_Instructions to follow_. Transcribe the records below in full; pictures stay out of the copy.

:: Supplied material ::

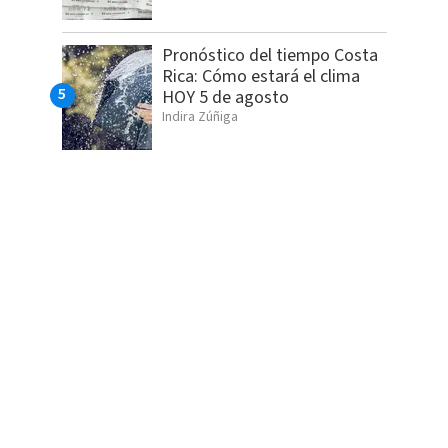
Pronóstico del tiempo Costa
Rica: Cómo estará el clima
HOY 5 de agosto
Indira Zúñiga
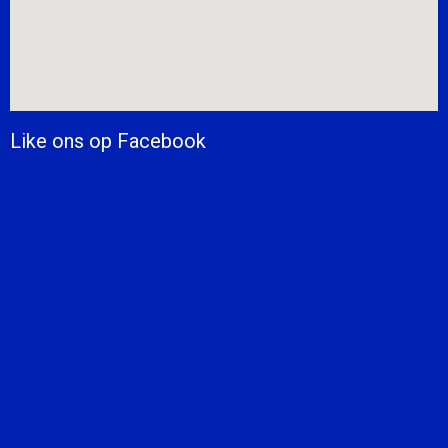
Like ons op Facebook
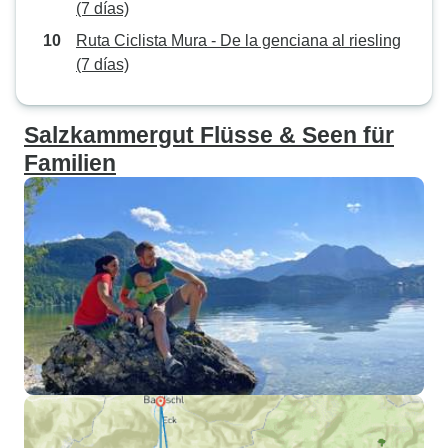
(7 días)
Ruta Ciclista Mura - De la genciana al riesling
(7 días)
Salzkammergut Flüsse & Seen für
Familien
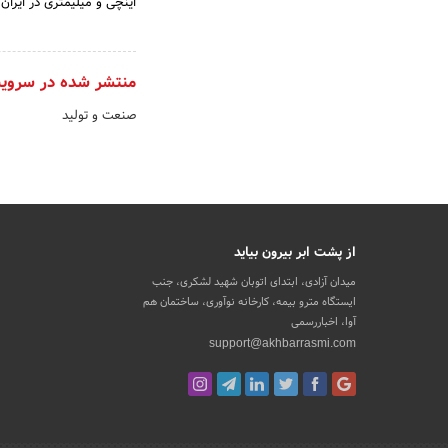
اینچی و میلیمتری در ایران
منتشر شده در سروی
صنعت و تولید
از پشت ابر بیرون بیاید
میدان آزادی، ابتدای اتوبان شهید لشکری، جنب
ایستگاه مترو بیمه، کارخانه نوآوری، ساختمان هم
آوا، اخباررسمی
support@akhbarrasmi.com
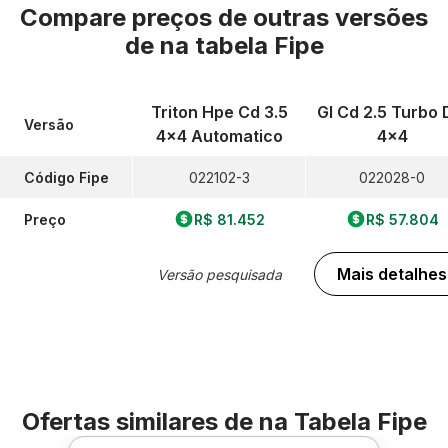
Compare preços de outras versões
de
na tabela Fipe
Triton Hpe Cd 3.5
Gl Cd 2.5 Turbo 
Versão
4x4 Automatico
4x4
Código Fipe
022102-3
022028-0
Preço
R$ 81.452
R$ 57.804
Mais detalhes
Versão pesquisada
Ofertas similares de
na Tabela Fipe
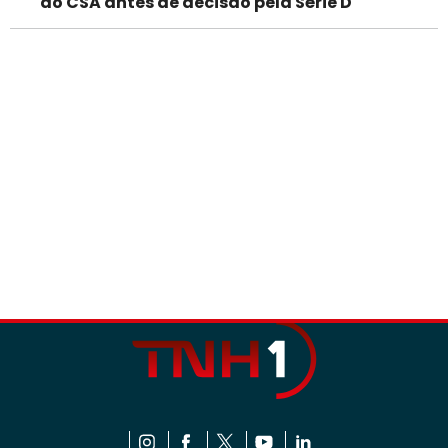
do CSA antes de decisão pela Série D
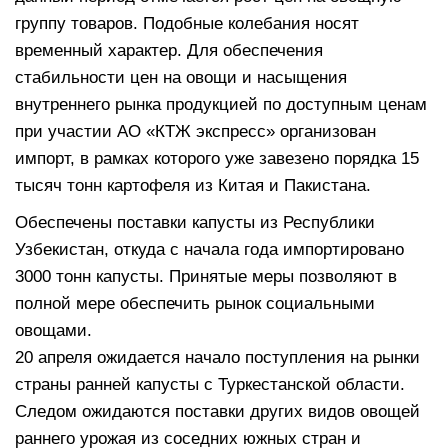
группу товаров. Подобные колебания носят
временный характер. Для обеспечения
стабильности цен на овощи и насыщения
внутреннего рынка продукцией по доступным ценам
при участии АО «КТЖ экспресс» организован
импорт, в рамках которого уже завезено порядка 15
тысяч тонн картофеля из Китая и Пакистана.
Обеспечены поставки капусты из Республики
Узбекистан, откуда с начала года импортировано
3000 тонн капусты. Принятые меры позволяют в
полной мере обеспечить рынок социальными
овощами.
20 апреля ожидается начало поступления на рынки
страны ранней капусты с Туркестанской области.
Следом ожидаются поставки других видов овощей
раннего урожая из соседних южных стран и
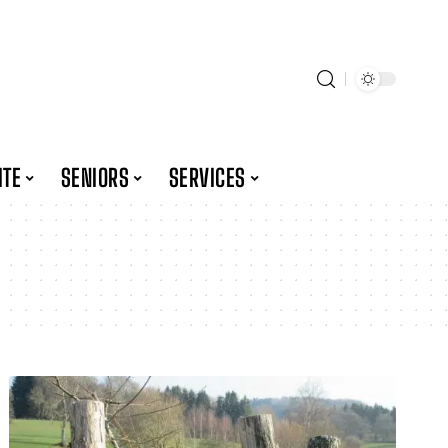
ITE
SENIORS
SERVICES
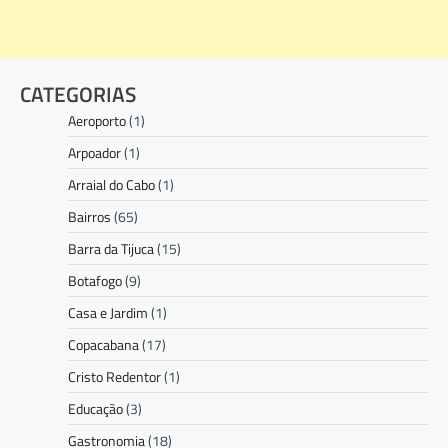
CATEGORIAS
Aeroporto
(1)
Arpoador
(1)
Arraial do Cabo
(1)
Bairros
(65)
Barra da Tijuca
(15)
Botafogo
(9)
Casa e Jardim
(1)
Copacabana
(17)
Cristo Redentor
(1)
Educação
(3)
Gastronomia
(18)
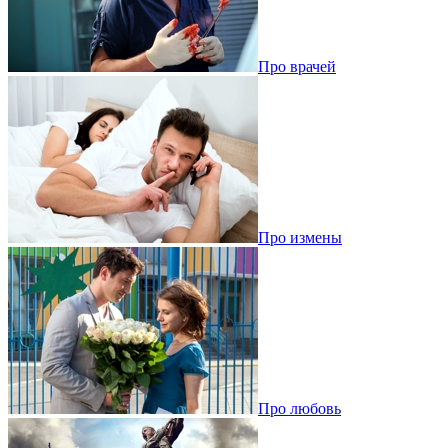
Про врачей
Про измены
Про любовь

:::

_Response area_.
Pronóstico del tiempo Costa
Rica: Cómo estará el clima
HOY 5 de agosto
Indira Zúñiga
Like ons op Facebook
(7 días)
Ruta Ciclista Mura - De la genciana al riesling
(7 días)
Salzkammergut Flüsse & Seen für
Familien
اینچی و میلیمتری در ایران
منتشر شده در سروی
صنعت و تولید
از پشت ابر بیرون بیاید
میدان آزادی، ابتدای اتوبان شهید لشکری، جنب
ایستگاه مترو بیمه، کارخانه نوآوری، ساختمان هم
آوا، اخباررسمی
support@akhbarrasmi.com
Compare preços de outras versões
de
na tabela Fipe
Triton Hpe Cd 3.5
Gl Cd 2.5 Turbo 
Versão
4x4 Automatico
4x4
Código Fipe
022102-3
022028-0
Preço
R$ 81.452
R$ 57.804
Mais detalhes
Versão pesquisada
Ofertas similares de
na Tabela Fipe
do CSA antes de decisão pela Série D
группу товаров. Подобные колебания носят
временный характер. Для обеспечения
стабильности цен на овощи и насыщения
внутреннего рынка продукцией по доступным ценам
при участии АО «КТЖ экспресс» организован
импорт, в рамках которого уже завезено порядка 15
тысяч тонн картофеля из Китая и Пакистана.
Обеспечены поставки капусты из Республики
Узбекистан, откуда с начала года импортировано
3000 тонн капусты. Принятые меры позволяют в
полной мере обеспечить рынок социальными
овощами.
20 апреля ожидается начало поступления на рынки
страны ранней капусты с Туркестанской области.
Следом ожидаются поставки других видов овощей
раннего урожая из соседних южных стран и
ITE
SENIORS
SERVICES
CATEGORIAS
Aeroporto
(1)
Arpoador
(1)
Arraial do Cabo
(1)
Bairros
(65)
Barra da Tijuca
(15)
Botafogo
(9)
Casa e Jardim
(1)
Copacabana
(17)
Cristo Redentor
(1)
Educação
(3)
Gastronomia
(18)
Про врачей
Про измены
Про любовь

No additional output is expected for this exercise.